Critics of the State Department-issued alert say the warning was too vague, given that the threat is credible but not specific. Although many travelers were left wondering what to do in the face of a broad warning, the Obama administration has decided to take decisive action. It has stepped up drone strikes along the Afghanistan-Pakistan border against militants affiliated with the Haqqani network, Hafiz Gul Bahadur's group, and other terrorist outfits.

But because every action has an equal and opposite reaction, militants in the region have increased their attacks on NATO supply trucks that must travel through the deteriorating security environment in neighboring Pakistan to supply the 140,000 international forces currently in land-locked Afghanistan.

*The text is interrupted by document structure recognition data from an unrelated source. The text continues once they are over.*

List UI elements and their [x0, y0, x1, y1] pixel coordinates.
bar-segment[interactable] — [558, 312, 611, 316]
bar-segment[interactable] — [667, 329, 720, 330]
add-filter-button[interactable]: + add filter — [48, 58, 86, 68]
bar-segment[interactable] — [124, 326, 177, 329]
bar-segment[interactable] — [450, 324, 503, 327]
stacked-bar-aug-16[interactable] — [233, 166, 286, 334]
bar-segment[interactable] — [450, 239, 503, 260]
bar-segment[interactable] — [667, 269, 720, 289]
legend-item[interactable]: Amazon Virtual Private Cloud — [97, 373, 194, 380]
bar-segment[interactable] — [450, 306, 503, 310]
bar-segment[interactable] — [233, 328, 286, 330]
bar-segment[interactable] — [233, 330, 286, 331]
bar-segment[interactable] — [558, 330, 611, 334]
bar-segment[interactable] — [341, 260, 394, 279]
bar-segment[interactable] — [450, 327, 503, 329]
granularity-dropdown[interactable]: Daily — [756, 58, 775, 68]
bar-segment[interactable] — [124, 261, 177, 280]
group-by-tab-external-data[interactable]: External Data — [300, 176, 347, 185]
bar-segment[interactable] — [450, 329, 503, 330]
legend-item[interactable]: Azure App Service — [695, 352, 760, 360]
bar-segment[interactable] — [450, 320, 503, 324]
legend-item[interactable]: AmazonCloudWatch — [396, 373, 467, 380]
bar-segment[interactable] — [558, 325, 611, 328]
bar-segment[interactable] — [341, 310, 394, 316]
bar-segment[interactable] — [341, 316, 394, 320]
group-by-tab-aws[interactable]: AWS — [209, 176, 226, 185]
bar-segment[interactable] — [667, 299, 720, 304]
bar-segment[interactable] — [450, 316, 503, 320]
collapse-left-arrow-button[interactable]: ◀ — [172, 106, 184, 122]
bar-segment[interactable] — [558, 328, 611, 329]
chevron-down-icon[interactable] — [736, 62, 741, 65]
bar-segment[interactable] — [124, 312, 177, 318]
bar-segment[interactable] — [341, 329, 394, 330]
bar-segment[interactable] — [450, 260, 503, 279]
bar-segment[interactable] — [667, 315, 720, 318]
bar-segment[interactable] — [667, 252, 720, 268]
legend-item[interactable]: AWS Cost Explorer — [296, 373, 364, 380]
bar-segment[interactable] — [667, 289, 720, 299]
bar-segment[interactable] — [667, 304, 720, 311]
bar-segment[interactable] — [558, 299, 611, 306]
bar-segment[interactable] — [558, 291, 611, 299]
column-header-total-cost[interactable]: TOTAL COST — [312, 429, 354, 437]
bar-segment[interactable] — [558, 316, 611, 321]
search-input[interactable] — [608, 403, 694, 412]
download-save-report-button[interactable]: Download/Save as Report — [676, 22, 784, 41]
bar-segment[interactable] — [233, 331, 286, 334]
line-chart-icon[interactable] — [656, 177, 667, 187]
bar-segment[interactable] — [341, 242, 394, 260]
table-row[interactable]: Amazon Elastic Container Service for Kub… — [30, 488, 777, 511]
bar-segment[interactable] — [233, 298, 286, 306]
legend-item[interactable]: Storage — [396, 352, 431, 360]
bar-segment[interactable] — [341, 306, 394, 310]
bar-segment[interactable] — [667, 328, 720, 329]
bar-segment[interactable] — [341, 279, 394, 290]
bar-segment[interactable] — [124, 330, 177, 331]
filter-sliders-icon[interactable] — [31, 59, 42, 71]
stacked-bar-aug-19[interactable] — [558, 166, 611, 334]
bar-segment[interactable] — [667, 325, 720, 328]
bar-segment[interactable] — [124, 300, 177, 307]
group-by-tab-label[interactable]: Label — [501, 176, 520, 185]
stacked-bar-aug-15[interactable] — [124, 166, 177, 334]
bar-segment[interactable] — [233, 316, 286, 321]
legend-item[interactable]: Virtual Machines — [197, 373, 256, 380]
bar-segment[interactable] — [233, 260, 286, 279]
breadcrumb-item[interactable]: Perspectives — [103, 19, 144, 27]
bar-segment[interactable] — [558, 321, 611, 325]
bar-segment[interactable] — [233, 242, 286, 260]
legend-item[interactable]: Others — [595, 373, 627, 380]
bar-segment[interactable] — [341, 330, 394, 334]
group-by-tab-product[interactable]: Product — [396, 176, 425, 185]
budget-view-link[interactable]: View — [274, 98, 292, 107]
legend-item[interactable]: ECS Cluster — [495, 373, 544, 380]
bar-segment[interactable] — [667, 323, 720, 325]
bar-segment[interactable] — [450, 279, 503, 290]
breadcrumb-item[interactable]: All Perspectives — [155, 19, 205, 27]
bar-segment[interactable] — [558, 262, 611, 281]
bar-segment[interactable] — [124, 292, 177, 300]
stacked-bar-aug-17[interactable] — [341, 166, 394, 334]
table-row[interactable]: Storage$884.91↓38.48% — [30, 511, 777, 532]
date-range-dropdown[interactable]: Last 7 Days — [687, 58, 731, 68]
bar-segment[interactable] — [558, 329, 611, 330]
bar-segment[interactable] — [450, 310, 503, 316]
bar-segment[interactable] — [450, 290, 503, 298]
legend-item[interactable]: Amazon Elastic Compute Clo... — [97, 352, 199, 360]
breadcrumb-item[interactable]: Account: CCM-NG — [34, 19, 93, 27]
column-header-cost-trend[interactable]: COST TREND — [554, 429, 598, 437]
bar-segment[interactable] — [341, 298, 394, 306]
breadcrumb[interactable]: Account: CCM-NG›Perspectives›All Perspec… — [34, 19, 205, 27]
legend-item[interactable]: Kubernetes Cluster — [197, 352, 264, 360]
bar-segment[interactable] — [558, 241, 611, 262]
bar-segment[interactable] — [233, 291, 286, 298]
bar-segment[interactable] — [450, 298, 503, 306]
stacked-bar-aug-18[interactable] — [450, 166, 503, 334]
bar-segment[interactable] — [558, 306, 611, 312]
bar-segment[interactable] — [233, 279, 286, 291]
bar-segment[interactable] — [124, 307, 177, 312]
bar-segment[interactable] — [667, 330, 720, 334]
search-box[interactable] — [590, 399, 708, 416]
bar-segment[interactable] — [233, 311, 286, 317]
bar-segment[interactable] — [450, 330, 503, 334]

Gunmen have attacked NATO tankers in Sindh, the outskirts of Islamabad, and vowed more assaults on the vital military supply line.

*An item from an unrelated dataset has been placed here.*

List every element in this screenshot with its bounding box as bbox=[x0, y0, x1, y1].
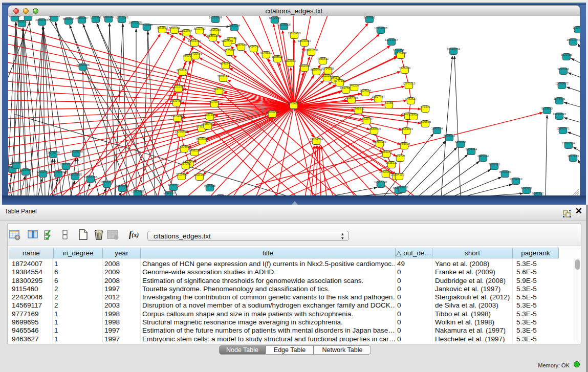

In addition, after several NATO helicopter strikes crossed into Pakistani territory last week, the Pakistani government closed the Torkham checkpoint in northwest Pakistan that NATO supply trucks must cross. Pakistani Interior Minister Rehman Malik said, "We will have to see whether we are allies or enemies."

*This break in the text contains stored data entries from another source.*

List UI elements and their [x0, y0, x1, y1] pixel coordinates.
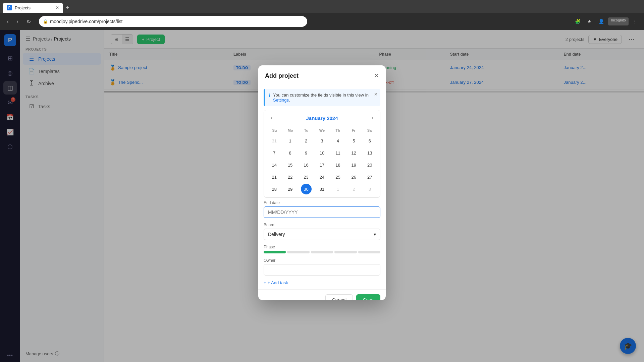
- cal-cell[interactable]: 4: [332, 135, 343, 146]
- info-text: You can customize the fields visible in …: [273, 93, 376, 103]
- cal-cell[interactable]: 18: [332, 160, 343, 170]
- board-group: Board Delivery ▾: [264, 223, 380, 240]
- phase-segment[interactable]: [264, 251, 286, 253]
- modal-title: Add project: [265, 72, 299, 79]
- cal-cell[interactable]: 12: [348, 147, 359, 158]
- tab-close-button[interactable]: ✕: [56, 5, 59, 10]
- chevron-down-icon: ▾: [374, 232, 376, 237]
- calendar-prev-button[interactable]: ‹: [268, 114, 275, 122]
- cal-cell[interactable]: 8: [285, 147, 296, 158]
- lock-icon: 🔒: [43, 19, 48, 24]
- reload-button[interactable]: ↻: [24, 17, 34, 26]
- settings-link[interactable]: Settings: [273, 98, 289, 103]
- board-value: Delivery: [268, 232, 285, 237]
- cal-cell[interactable]: 22: [285, 172, 296, 182]
- calendar: ‹ January 2024 › Su Mo Tu We Th Fr Sa: [264, 110, 380, 198]
- cal-cell[interactable]: 29: [285, 184, 296, 194]
- cal-cell[interactable]: 2: [348, 184, 359, 194]
- board-select[interactable]: Delivery ▾: [264, 229, 380, 240]
- tab-title: Projects: [15, 5, 31, 10]
- owner-input[interactable]: [264, 264, 380, 276]
- active-tab[interactable]: P Projects ✕: [3, 3, 63, 13]
- cal-cell[interactable]: 17: [317, 160, 327, 170]
- cal-cell[interactable]: 2: [301, 135, 312, 146]
- browser-toolbar: ‹ › ↻ 🔒 moodjoy.pipedrive.com/projects/l…: [0, 13, 644, 30]
- cal-cell[interactable]: 14: [269, 160, 280, 170]
- cal-cell[interactable]: 28: [269, 184, 280, 194]
- cal-cell[interactable]: 20: [364, 160, 375, 170]
- phase-bar: [264, 251, 380, 253]
- cal-cell[interactable]: 3: [364, 184, 375, 194]
- forward-button[interactable]: ›: [14, 17, 21, 26]
- back-button[interactable]: ‹: [4, 17, 11, 26]
- cal-cell[interactable]: 23: [301, 172, 312, 182]
- cal-cell[interactable]: 26: [348, 172, 359, 182]
- bookmark-button[interactable]: ★: [585, 17, 594, 25]
- calendar-next-button[interactable]: ›: [369, 114, 376, 122]
- board-label: Board: [264, 223, 380, 227]
- day-name-fr: Fr: [346, 127, 362, 134]
- cancel-button[interactable]: Cancel: [325, 294, 353, 300]
- incognito-badge: Incognito: [608, 17, 629, 25]
- add-task-link[interactable]: + + Add task: [264, 280, 380, 285]
- cal-cell[interactable]: 1: [332, 184, 343, 194]
- browser-tabs: P Projects ✕ +: [0, 0, 644, 13]
- menu-button[interactable]: ⋮: [630, 17, 640, 25]
- cal-cell[interactable]: 31: [269, 135, 280, 146]
- cal-cell[interactable]: 19: [348, 160, 359, 170]
- end-date-label: End date: [264, 200, 380, 205]
- phase-segment[interactable]: [311, 251, 333, 253]
- day-name-su: Su: [267, 127, 282, 134]
- phase-group: Phase: [264, 245, 380, 253]
- cal-cell[interactable]: 15: [285, 160, 296, 170]
- address-bar[interactable]: 🔒 moodjoy.pipedrive.com/projects/list: [39, 16, 307, 27]
- cal-cell[interactable]: 9: [301, 147, 312, 158]
- cal-cell[interactable]: 6: [364, 135, 375, 146]
- calendar-container: ‹ January 2024 › Su Mo Tu We Th Fr Sa: [258, 110, 386, 200]
- cal-cell[interactable]: 31: [317, 184, 327, 194]
- cal-cell[interactable]: 3: [317, 135, 327, 146]
- address-text: moodjoy.pipedrive.com/projects/list: [50, 19, 123, 24]
- phase-segment[interactable]: [287, 251, 309, 253]
- phase-segment[interactable]: [358, 251, 380, 253]
- modal-header: Add project ✕: [258, 65, 386, 85]
- cal-cell[interactable]: 7: [269, 147, 280, 158]
- browser-actions: 🧩 ★ 👤 Incognito ⋮: [572, 17, 640, 25]
- cal-cell[interactable]: 5: [348, 135, 359, 146]
- cal-cell[interactable]: 10: [317, 147, 327, 158]
- day-name-sa: Sa: [362, 127, 377, 134]
- profile-button[interactable]: 👤: [596, 17, 607, 25]
- phase-label: Phase: [264, 245, 380, 249]
- tab-favicon: P: [7, 5, 12, 10]
- info-banner-close-button[interactable]: ✕: [374, 92, 378, 97]
- modal-overlay[interactable]: Add project ✕ ℹ You can customize the fi…: [0, 30, 644, 362]
- calendar-day-names: Su Mo Tu We Th Fr Sa: [267, 127, 377, 134]
- cal-cell[interactable]: 27: [364, 172, 375, 182]
- calendar-header: ‹ January 2024 ›: [264, 110, 380, 126]
- cal-cell[interactable]: 25: [332, 172, 343, 182]
- day-name-th: Th: [330, 127, 346, 134]
- cal-cell[interactable]: 13: [364, 147, 375, 158]
- calendar-month: January 2024: [306, 115, 338, 121]
- modal-body: End date Board Delivery ▾ Phase Owner: [258, 200, 386, 289]
- modal-footer: Cancel Save: [258, 289, 386, 300]
- save-button[interactable]: Save: [356, 294, 380, 300]
- cal-cell[interactable]: 24: [317, 172, 327, 182]
- cal-cell[interactable]: 1: [285, 135, 296, 146]
- day-name-we: We: [314, 127, 330, 134]
- add-task-icon: +: [264, 280, 266, 285]
- cal-cell[interactable]: 11: [332, 147, 343, 158]
- owner-label: Owner: [264, 258, 380, 263]
- cal-cell[interactable]: 16: [301, 160, 312, 170]
- calendar-cells: 3112345678910111213141516171819202122232…: [267, 135, 377, 195]
- extensions-button[interactable]: 🧩: [572, 17, 583, 25]
- phase-segment[interactable]: [334, 251, 357, 253]
- new-tab-button[interactable]: +: [63, 4, 72, 11]
- end-date-input[interactable]: [264, 206, 380, 218]
- day-name-tu: Tu: [298, 127, 314, 134]
- owner-group: Owner: [264, 258, 380, 276]
- cal-cell[interactable]: 30: [301, 184, 312, 194]
- cal-cell[interactable]: 21: [269, 172, 280, 182]
- day-name-mo: Mo: [282, 127, 298, 134]
- modal-close-button[interactable]: ✕: [374, 72, 379, 79]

On the one hand, drone strikes have crippled al Qaeda’s global capabilities. On the other, the United States is in a proxy war with Pakistan and the terrorist threat against the West has not gone away. Nearly a decade after 9/11, these issues underscore a deeper problem with U.S. policy: determining what constitutes a terrorist sanctuary and deciding what course of action is most prudent for eradicating them.

Drone strikes are imperative for a policy of offshore balancing. Nevertheless, they are piecemeal, tactical efforts that do little to alter the Pakistani security establishment’s support for Islamist proxies as a hedge against India, Pakistan’s primary enemy. Indeed, massive aerial bombings did not win the war in Vietnam, and it’s not going to change the bigger picture in South Asia.

Perhaps the more disturbing aspect of the current debate over Afghanistan, drone strikes, et cetera, has been the inadequate examination of core assumptions. Mainly, that the neo-jihadists that threaten America are not held hostage to the outdated notion of "territory." Only we are. We seem to have forgotten that 9/11 was planned not only in Afghanistan, but also in Germany, Spain, and the United States. Even the radicalized youths suspected of plotting the recent Mumbai-style terror plot in Europe came from the same mosque in Hamburg where the 9/11 hijackers gathered.

We must confront the uncomfortable truth that we will never eradicate the threat of terrorism. But we can take measures to rein in the public fear produced by terrorism, which often leads to misdirecting our country's limited energies and scarce resources toward self-defeating policies that do more damage than the terrorists potentially could.